Geçmişte hiç olmadığı kadar etkin ve ortak paydada buluşma potansiyeline erişmeye aday bir hekim hareketini etkisizleştirmek için ne yapmak gerekirdi diye bir soru dile getirilse son genel kurulda alınan kararlardan daha iyi bir yanıt bulunamazdı!
“Olmak ya da olmamak!” noktasına sürüklenen hekimlerin ve hekimliğin sorunlarının çözümüyle en küçük ilintisi bulunmayan politik tercihlerin öne çıkartılması nasıl açıklanmalıdır?
Bu tutumun yol açması neredeyse kesin olan sonuçlarından biri hekimlerin kendi örgütlerinden kopmalarıdır.
Bu kopuşun TTB’de yönetimde olanların konumunu güçlendireceğine kuşku yoktur! Ama, yine bu kopuşun hekim hareketinin dinamitlenmesi anlamına geleceği de kuşku götürmeyen bir başka acı gerçeğimizdir.
TTB yönetiminin fazlaca çaba ve enerji harcamakta olduğu konusunda hiç kimsenin kuşkusu olmasa gerektir.
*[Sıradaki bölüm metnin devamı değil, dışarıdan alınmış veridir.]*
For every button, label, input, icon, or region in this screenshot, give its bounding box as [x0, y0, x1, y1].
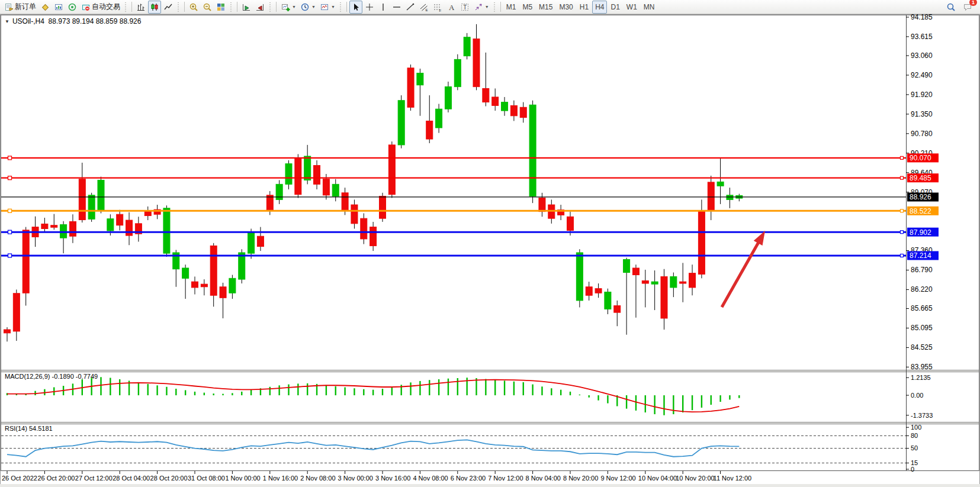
periods-button[interactable]: ▼	[298, 1, 317, 14]
price-tick-label: 92.490	[911, 71, 933, 79]
horizontal-line-button[interactable]	[390, 1, 403, 14]
candle-body	[595, 289, 602, 294]
line-anchor[interactable]	[901, 231, 904, 234]
chart-shift-button[interactable]	[253, 1, 266, 14]
search-button[interactable]	[944, 1, 957, 14]
market-watch-button[interactable]	[52, 1, 65, 14]
tf-m1-button[interactable]: M1	[503, 1, 519, 14]
text-label-button[interactable]: T	[458, 1, 471, 14]
cursor-button[interactable]	[349, 1, 362, 14]
price-tick-label: 86.220	[911, 285, 933, 294]
candle-body	[651, 282, 658, 284]
candle-body	[473, 39, 480, 87]
chart-profiles-button[interactable]	[38, 1, 52, 14]
auto-scroll-button[interactable]	[240, 1, 253, 14]
time-tick-label: 31 Oct 08:00	[188, 475, 225, 482]
dropdown-arrow-icon[interactable]: ▼	[292, 5, 296, 9]
price-tick-label: 91.920	[911, 91, 933, 99]
auto-trading-button[interactable]: 自动交易	[79, 1, 122, 14]
toolbar-right: 1	[944, 1, 978, 14]
toolbar-divider	[131, 2, 132, 12]
crosshair-button[interactable]	[363, 1, 376, 14]
line-anchor[interactable]	[901, 176, 904, 179]
line-anchor[interactable]	[8, 254, 12, 257]
line-anchor[interactable]	[8, 156, 12, 160]
candle-body	[529, 105, 536, 196]
candle-body	[417, 73, 423, 85]
svg-text:E: E	[425, 8, 428, 12]
fibonacci-button[interactable]: F	[431, 1, 444, 14]
tf-h4-button[interactable]: H4	[592, 1, 607, 14]
shapes-button[interactable]: ▼	[472, 1, 491, 14]
time-tick-label: 6 Nov 23:00	[451, 475, 486, 482]
chevron-down-icon[interactable]: ▼	[5, 19, 9, 24]
toolbar-group	[240, 1, 266, 14]
tf-w1-button[interactable]: W1	[624, 1, 640, 14]
candle-body	[229, 278, 236, 293]
tf-m15-button[interactable]: M15	[536, 1, 555, 14]
candle-body	[126, 220, 133, 236]
candle-body	[266, 195, 273, 210]
tf-mn-button[interactable]: MN	[641, 1, 658, 14]
dropdown-arrow-icon[interactable]: ▼	[331, 5, 335, 9]
price-tick-label: 85.095	[911, 324, 933, 332]
toolbar-divider	[276, 2, 277, 12]
toolbar-separator	[230, 2, 233, 12]
tf-d1-button[interactable]: D1	[608, 1, 622, 14]
trendline-button[interactable]	[404, 1, 417, 14]
line-anchor[interactable]	[901, 156, 904, 159]
price-tick-label: 94.185	[911, 14, 933, 21]
vline-icon	[378, 2, 388, 12]
line-chart-button[interactable]	[162, 1, 175, 14]
new-chart-button[interactable]: ▼	[279, 1, 298, 14]
tile-windows-button[interactable]	[214, 1, 227, 14]
candle-body	[342, 193, 348, 210]
price-chart[interactable]: 94.18593.61593.06092.49091.92091.35090.7…	[0, 14, 980, 487]
line-anchor[interactable]	[8, 209, 12, 212]
candle-body	[41, 224, 48, 228]
tf-m5-button[interactable]: M5	[519, 1, 535, 14]
bar-chart-button[interactable]	[134, 1, 147, 14]
tf-m30-button[interactable]: M30	[556, 1, 576, 14]
line-anchor[interactable]	[8, 176, 12, 180]
new-order-button[interactable]: 新订单	[2, 1, 38, 14]
chart-window[interactable]: 94.18593.61593.06092.49091.92091.35090.7…	[0, 14, 980, 487]
dropdown-arrow-icon[interactable]: ▼	[311, 5, 316, 9]
text-button[interactable]: A	[445, 1, 458, 14]
candle-body	[576, 253, 583, 301]
price-tick-label: 86.790	[911, 266, 933, 274]
line-anchor[interactable]	[901, 209, 904, 212]
candle-body	[210, 246, 217, 295]
time-tick-label: 10 Nov 20:00	[676, 475, 714, 482]
candle-body	[624, 260, 630, 273]
shift-icon	[255, 2, 265, 12]
candle-body	[464, 37, 470, 56]
zoom-in-button[interactable]	[187, 1, 200, 14]
vertical-line-button[interactable]	[377, 1, 390, 14]
macd-tick-label: -1.3733	[911, 412, 933, 419]
rsi-indicator-label: RSI(14) 54.5181	[5, 425, 53, 432]
candle-body	[426, 121, 433, 139]
candle-body	[445, 87, 451, 109]
dropdown-arrow-icon[interactable]: ▼	[485, 5, 489, 9]
zoom-out-button[interactable]	[201, 1, 214, 14]
zoomin-icon	[189, 2, 198, 12]
notifications-button[interactable]: 1	[961, 1, 974, 14]
candlestick-button[interactable]	[148, 1, 161, 14]
channel-button[interactable]: E	[417, 1, 430, 14]
signals-button[interactable]	[66, 1, 79, 14]
rsi-tick-label: 50	[911, 444, 918, 451]
templates-button[interactable]: ▼	[318, 1, 337, 14]
textT-icon: T	[460, 2, 470, 12]
line-anchor[interactable]	[901, 254, 904, 257]
price-line-label-text: 90.070	[910, 154, 931, 162]
macd-tick-label: 1.2135	[911, 374, 931, 381]
line-anchor[interactable]	[8, 230, 12, 234]
time-tick-label: 28 Oct 04:00	[113, 475, 150, 482]
candle-body	[661, 276, 667, 318]
candle-body	[717, 182, 724, 186]
tf-h1-button[interactable]: H1	[577, 1, 592, 14]
newchart-icon	[281, 2, 290, 12]
candle-body	[257, 236, 264, 246]
svg-text:F: F	[439, 8, 441, 12]
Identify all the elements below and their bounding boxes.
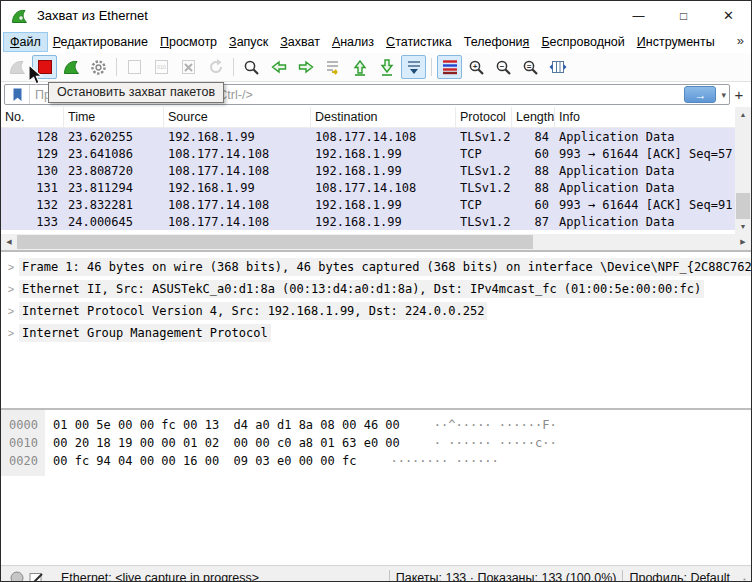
cell-no: 132 <box>1 198 64 212</box>
menu-item-7[interactable]: Телефония <box>458 33 536 51</box>
add-filter-button[interactable]: + <box>730 86 748 103</box>
hex-row-0000[interactable]: 000001 00 5e 00 00 fc 00 13 d4 a0 d1 8a … <box>1 416 751 434</box>
expand-chevron-icon[interactable]: > <box>3 283 19 295</box>
expert-info-icon[interactable] <box>10 571 24 582</box>
menu-item-4[interactable]: Захват <box>274 33 326 51</box>
column-header-destination[interactable]: Destination <box>311 107 456 127</box>
menu-item-9[interactable]: Инструменты <box>631 33 721 51</box>
go-forward-button[interactable] <box>293 55 318 79</box>
packet-row-133[interactable]: 13324.000645108.177.14.108192.168.1.99TL… <box>1 213 735 230</box>
wireshark-fin-icon <box>8 58 27 76</box>
restart-capture-button[interactable] <box>59 55 84 79</box>
reload-button[interactable] <box>203 55 228 79</box>
profile-text[interactable]: Профиль: Default <box>629 571 730 582</box>
cell-destination: 108.177.14.108 <box>311 130 456 144</box>
packet-row-129[interactable]: 12923.641086108.177.14.108192.168.1.99TC… <box>1 145 735 162</box>
capture-options-button[interactable] <box>86 55 111 79</box>
close-file-button[interactable] <box>176 55 201 79</box>
wireshark-window: Захват из Ethernet — □ ✕ ФайлРедактирова… <box>0 0 752 582</box>
open-file-button[interactable] <box>122 55 147 79</box>
menu-item-8[interactable]: Беспроводной <box>535 33 630 51</box>
menu-item-2[interactable]: Просмотр <box>154 33 223 51</box>
packet-row-130[interactable]: 13023.808720108.177.14.108192.168.1.99TL… <box>1 162 735 179</box>
detail-line-2[interactable]: >Internet Protocol Version 4, Src: 192.1… <box>1 300 751 322</box>
scroll-up-icon[interactable]: ▲ <box>735 107 751 122</box>
start-capture-button[interactable] <box>5 55 30 79</box>
column-header-source[interactable]: Source <box>164 107 311 127</box>
hex-row-0010[interactable]: 001000 20 18 19 00 00 01 02 00 00 c0 a8 … <box>1 434 751 452</box>
go-first-button[interactable] <box>347 55 372 79</box>
column-header-time[interactable]: Time <box>64 107 164 127</box>
packet-row-128[interactable]: 12823.620255192.168.1.99108.177.14.108TL… <box>1 128 735 145</box>
cell-destination: 192.168.1.99 <box>311 164 456 178</box>
horizontal-scrollbar[interactable]: ◀ ▶ <box>1 234 751 250</box>
close-button[interactable]: ✕ <box>706 1 751 30</box>
reload-arrow-icon <box>208 59 224 75</box>
gear-icon <box>90 59 107 76</box>
svg-text:+: + <box>473 61 478 70</box>
resize-grip[interactable] <box>734 577 747 582</box>
colorize-button[interactable] <box>437 55 462 79</box>
status-separator <box>389 570 390 582</box>
cell-no: 133 <box>1 215 64 229</box>
packet-count-text: Пакеты: 133 · Показаны: 133 (100.0%) <box>396 571 617 582</box>
packet-row-131[interactable]: 13123.811294192.168.1.99108.177.14.108TL… <box>1 179 735 196</box>
auto-scroll-button[interactable] <box>401 55 426 79</box>
menu-overflow-chevron[interactable]: » <box>737 33 744 48</box>
scroll-right-icon[interactable]: ▶ <box>735 234 751 250</box>
column-header-no[interactable]: No. <box>1 107 64 127</box>
zoom-out-button[interactable]: − <box>491 55 516 79</box>
expand-chevron-icon[interactable]: > <box>3 305 19 317</box>
menu-bar: ФайлРедактированиеПросмотрЗапускЗахватАн… <box>1 30 751 53</box>
vertical-scroll-thumb[interactable] <box>736 193 750 219</box>
cell-info: Application Data <box>555 130 735 144</box>
go-last-button[interactable] <box>374 55 399 79</box>
zoom-reset-button[interactable]: = <box>518 55 543 79</box>
zoom-in-button[interactable]: + <box>464 55 489 79</box>
cell-length: 60 <box>512 198 555 212</box>
detail-line-3[interactable]: >Internet Group Management Protocol <box>1 322 751 344</box>
expand-chevron-icon[interactable]: > <box>3 261 19 273</box>
column-header-protocol[interactable]: Protocol <box>456 107 512 127</box>
cell-no: 129 <box>1 147 64 161</box>
scroll-down-icon[interactable]: ▼ <box>735 219 751 234</box>
menu-item-6[interactable]: Статистика <box>380 33 458 51</box>
menu-item-5[interactable]: Анализ <box>326 33 380 51</box>
expand-chevron-icon[interactable]: > <box>3 327 19 339</box>
cell-no: 130 <box>1 164 64 178</box>
packet-list-rows: 12823.620255192.168.1.99108.177.14.108TL… <box>1 128 751 234</box>
cell-time: 23.808720 <box>64 164 164 178</box>
menu-item-1[interactable]: Редактирование <box>47 33 154 51</box>
apply-arrow-icon: → <box>694 88 706 102</box>
resize-columns-button[interactable] <box>545 55 570 79</box>
go-back-button[interactable] <box>266 55 291 79</box>
minimize-button[interactable]: — <box>616 1 661 30</box>
detail-line-0[interactable]: >Frame 1: 46 bytes on wire (368 bits), 4… <box>1 256 751 278</box>
scroll-left-icon[interactable]: ◀ <box>1 234 17 250</box>
go-to-packet-button[interactable] <box>320 55 345 79</box>
svg-text:010: 010 <box>157 64 166 70</box>
maximize-button[interactable]: □ <box>661 1 706 30</box>
packet-row-132[interactable]: 13223.832281108.177.14.108192.168.1.99TC… <box>1 196 735 213</box>
hex-ascii: ··^····· ······F· <box>434 418 557 432</box>
toolbar-separator <box>431 58 432 76</box>
column-header-info[interactable]: Info <box>555 107 735 127</box>
capture-comment-icon[interactable] <box>29 571 45 582</box>
cell-time: 23.832281 <box>64 198 164 212</box>
menu-item-0[interactable]: Файл <box>4 33 47 51</box>
vertical-scrollbar[interactable]: ▲ ▼ <box>735 107 751 234</box>
apply-filter-button[interactable]: → <box>684 86 716 103</box>
find-packet-button[interactable] <box>239 55 264 79</box>
filter-bookmark-button[interactable] <box>5 85 30 104</box>
hex-row-0020[interactable]: 002000 fc 94 04 00 00 16 00 09 03 e0 00 … <box>1 452 751 470</box>
cell-protocol: TLSv1.2 <box>456 164 512 178</box>
menu-items: ФайлРедактированиеПросмотрЗапускЗахватАн… <box>4 33 721 51</box>
save-file-button[interactable]: 010 <box>149 55 174 79</box>
column-header-length[interactable]: Length <box>512 107 555 127</box>
cell-info: Application Data <box>555 164 735 178</box>
filter-dropdown-caret-icon[interactable]: ▾ <box>721 90 726 100</box>
horizontal-scroll-thumb[interactable] <box>17 235 533 249</box>
menu-item-3[interactable]: Запуск <box>223 33 274 51</box>
detail-line-1[interactable]: >Ethernet II, Src: ASUSTekC_a0:d1:8a (00… <box>1 278 751 300</box>
columns-icon <box>549 59 567 75</box>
Ancak, bu çaba ve enerjinin doğru yöne odaklanmadığı ve dolayısı ile de hekimleri kapsayıcı olmadığının da altı çizilmelidir.
“Anadil öğretimi” ile “anadilde eğitim” konularını bilerek ya da bilmeyerek biri birine karıştırmak ve bu yolla getiri sağlama çabası içinde olmak ülkenin ve sağlık ortamının günümüzde içinde bulunduğu koşullarda anlaşılır ve hoş görülür bir yaklaşım olamaz.
İzmir Tabip Odası olarak TTB’nin son dönemlerde sergilemekte olduğu, hem hekimlerden kopuşu hızlandıran hem de ülkemizi ayrışma ve bölünmeye doğru yönelten politikalardan rahatsızlığımızı her fırsatta ve her ortamda dile getirmekten çekinmedik.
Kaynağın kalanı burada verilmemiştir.